Top o' the world, ma

With a new LP in hand, TopR keeps "puttin' squares in their place like Tetris"
The famed Topr (left)

My ex-girlfriend hipped me to TopR, short for Top Ramen, around 2003. We were driving in her car, and she cracked open the newly released Burning the Candle at Both Ends (Earthlings/DWA) and slid it into the dash. I'd like to say it changed my life, but to be honest, I can't remember it. I do remember that she described TopR as this homeless, couch-surfing rapper who'd slept on her previous boyfriend's couch. It was classic case of his reputation and lifestyle preceding his music.

Later I met TopR — or Topper Holiday, as he's ceased using his first name — at 111 Minna Gallery, where I still work a side gig as a doorman. Throughout my years there he's been a semiregular fixture, posted at the end of the bar, skeezing free drinks. He's well loved but has this Dennis the Menace air surrounding him, like, "Oh, Topper's here. Here comes trouble." One night in Minna alley, I remember him — a big, bescruffed white dude in a fitted New Era cap, somewhat rotund and more than a little faded — striking up a conversation with some bland, buttoned-down types, telling them he was a rapper and following up with a drunken freestyle. I came away feeling that it was a little sad, like he was busking in a BART station, trying to impress the squares.

"Fuck being glamorous — I'm cantankerous." So goes the first line on "Frankenstein's Topster," the opener off his latest, fifth album, Marathon of Shame (Gurp City). It was playing when I walked into Dalva on 16th Street to say hello to my friend Toph One and reintroduce myself to TopR. And quite a reintroduction it was: even before Top starts rapping, the track is a fucking winner, anchored by a sample of Black Sabbath's "A National Acrobat," the driving guitar riff married to an überfunky drumbeat by producer Dick Nasty.

A good hip-hop album is like a good comedy record: the shit's got to be so sharp that you want to listen to it more than once, want to scan back on the CD and point out lines to your friends who are riding with you. In Top's case it's an apt comparison since he's influenced by stand-up comedians as much as by other rappers and samples Sam Kinison and Bill Hicks on his previous disc, Cheap Laughs for Dead Comedians (Gurp City, 2006). Marathon is packed with lines that'll make other rappers wish they'd written them, from favorite one-liners like "Puttin' squares in their place like Tetris" to heartfelt couplets such as "I don't want to fit into this banality factory / Where together we can all make profit from tragedy."

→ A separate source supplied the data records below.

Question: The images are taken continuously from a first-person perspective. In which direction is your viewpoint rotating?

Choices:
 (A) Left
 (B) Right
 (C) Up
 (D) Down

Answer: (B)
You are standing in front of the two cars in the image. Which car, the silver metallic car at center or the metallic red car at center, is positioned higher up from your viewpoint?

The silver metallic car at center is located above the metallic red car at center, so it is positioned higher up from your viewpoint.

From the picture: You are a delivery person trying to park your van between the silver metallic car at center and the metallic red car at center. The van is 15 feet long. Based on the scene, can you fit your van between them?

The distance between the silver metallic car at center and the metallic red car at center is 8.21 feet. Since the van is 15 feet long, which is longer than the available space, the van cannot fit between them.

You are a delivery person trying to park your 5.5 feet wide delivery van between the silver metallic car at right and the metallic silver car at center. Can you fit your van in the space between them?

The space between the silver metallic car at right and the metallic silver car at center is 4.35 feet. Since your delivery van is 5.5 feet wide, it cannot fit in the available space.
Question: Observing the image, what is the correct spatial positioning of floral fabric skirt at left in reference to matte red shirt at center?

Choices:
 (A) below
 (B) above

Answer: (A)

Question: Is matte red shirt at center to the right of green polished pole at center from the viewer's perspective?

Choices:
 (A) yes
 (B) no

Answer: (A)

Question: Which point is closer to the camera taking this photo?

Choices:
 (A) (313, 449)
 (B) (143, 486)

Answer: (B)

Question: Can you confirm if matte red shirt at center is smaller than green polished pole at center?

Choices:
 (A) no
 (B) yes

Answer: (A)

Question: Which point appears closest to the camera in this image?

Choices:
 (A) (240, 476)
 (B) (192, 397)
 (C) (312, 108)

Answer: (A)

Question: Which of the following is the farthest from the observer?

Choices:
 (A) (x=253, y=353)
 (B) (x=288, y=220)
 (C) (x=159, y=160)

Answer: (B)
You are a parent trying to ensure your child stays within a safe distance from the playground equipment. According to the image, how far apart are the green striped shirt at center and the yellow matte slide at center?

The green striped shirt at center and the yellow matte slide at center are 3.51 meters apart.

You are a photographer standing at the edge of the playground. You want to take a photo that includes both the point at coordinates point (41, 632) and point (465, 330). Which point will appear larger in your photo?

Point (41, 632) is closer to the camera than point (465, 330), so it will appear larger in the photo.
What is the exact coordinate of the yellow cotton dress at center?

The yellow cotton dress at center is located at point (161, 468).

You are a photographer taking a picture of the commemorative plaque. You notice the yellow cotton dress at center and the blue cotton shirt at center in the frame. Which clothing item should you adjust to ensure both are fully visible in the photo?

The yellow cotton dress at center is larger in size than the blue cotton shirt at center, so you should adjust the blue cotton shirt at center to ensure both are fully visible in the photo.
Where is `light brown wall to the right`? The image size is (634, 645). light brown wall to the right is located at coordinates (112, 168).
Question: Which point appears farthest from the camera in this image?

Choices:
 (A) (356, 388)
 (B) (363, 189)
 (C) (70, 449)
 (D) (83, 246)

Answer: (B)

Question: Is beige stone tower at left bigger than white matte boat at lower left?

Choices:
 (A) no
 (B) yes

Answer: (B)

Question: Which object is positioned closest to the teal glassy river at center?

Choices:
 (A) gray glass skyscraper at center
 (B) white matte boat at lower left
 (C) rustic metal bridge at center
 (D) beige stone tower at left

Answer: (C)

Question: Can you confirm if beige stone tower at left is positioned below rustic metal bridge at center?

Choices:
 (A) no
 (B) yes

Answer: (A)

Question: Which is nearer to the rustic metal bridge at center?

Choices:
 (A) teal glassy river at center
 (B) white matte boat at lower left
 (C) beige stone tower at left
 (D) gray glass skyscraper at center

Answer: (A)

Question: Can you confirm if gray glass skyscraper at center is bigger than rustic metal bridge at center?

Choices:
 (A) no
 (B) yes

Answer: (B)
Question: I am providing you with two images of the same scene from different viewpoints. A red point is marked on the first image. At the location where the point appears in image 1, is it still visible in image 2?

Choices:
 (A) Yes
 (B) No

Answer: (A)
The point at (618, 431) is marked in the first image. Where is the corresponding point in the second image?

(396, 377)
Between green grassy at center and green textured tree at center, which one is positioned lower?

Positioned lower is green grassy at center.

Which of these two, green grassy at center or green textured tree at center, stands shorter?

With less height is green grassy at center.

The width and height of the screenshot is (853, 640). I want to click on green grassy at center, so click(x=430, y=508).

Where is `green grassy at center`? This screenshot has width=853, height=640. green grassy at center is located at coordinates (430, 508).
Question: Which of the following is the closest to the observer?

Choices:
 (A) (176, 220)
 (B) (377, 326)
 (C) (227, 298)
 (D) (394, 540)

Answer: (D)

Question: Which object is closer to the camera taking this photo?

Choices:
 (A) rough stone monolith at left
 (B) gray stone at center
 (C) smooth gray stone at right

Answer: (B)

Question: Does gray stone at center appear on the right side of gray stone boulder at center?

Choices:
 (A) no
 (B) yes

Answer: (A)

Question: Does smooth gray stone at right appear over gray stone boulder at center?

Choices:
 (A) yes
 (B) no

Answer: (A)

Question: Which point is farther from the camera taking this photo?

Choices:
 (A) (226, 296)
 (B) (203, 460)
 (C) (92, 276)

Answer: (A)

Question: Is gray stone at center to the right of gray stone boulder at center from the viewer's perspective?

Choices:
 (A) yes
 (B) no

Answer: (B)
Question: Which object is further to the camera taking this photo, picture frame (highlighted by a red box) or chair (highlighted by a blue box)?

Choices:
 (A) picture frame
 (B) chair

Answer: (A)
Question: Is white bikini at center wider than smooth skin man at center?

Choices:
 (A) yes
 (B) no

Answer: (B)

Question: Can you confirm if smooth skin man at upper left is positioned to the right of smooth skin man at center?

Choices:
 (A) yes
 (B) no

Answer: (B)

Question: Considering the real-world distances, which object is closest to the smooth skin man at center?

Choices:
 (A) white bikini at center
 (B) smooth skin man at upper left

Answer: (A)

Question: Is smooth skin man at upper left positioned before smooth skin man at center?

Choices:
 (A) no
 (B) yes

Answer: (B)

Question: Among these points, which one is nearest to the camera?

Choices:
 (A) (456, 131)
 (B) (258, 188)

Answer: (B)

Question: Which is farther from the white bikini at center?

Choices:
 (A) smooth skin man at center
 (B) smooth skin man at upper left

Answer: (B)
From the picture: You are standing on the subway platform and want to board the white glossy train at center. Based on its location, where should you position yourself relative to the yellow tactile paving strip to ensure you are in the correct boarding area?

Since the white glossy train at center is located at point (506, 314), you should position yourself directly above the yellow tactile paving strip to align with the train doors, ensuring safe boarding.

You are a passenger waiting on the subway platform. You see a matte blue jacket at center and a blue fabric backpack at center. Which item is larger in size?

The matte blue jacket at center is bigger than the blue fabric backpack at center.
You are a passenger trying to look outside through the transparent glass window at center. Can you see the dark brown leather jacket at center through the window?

It stands to reason that TopR can come up with witty rhymes: he's been rapping since he was 12. Now 30, he gained his rep as a battle rapper at parties and clubs. "From '93 until 2000 all I did was battle," he says over a pint at the Richmond District's 540 Club. "I didn't record music. I didn't put out anything. I just made a reputation for myself through battling. If I was putting out albums in '95, '96, I might've been an actual artist like Living Legends, Atmosphere, and Hieroglyphics. You can only be a battle rapper for so long. After a while there's not very much creative outlet for it. You can only make fun of someone for so long before you actually want to express your real problems and your real feelings about life.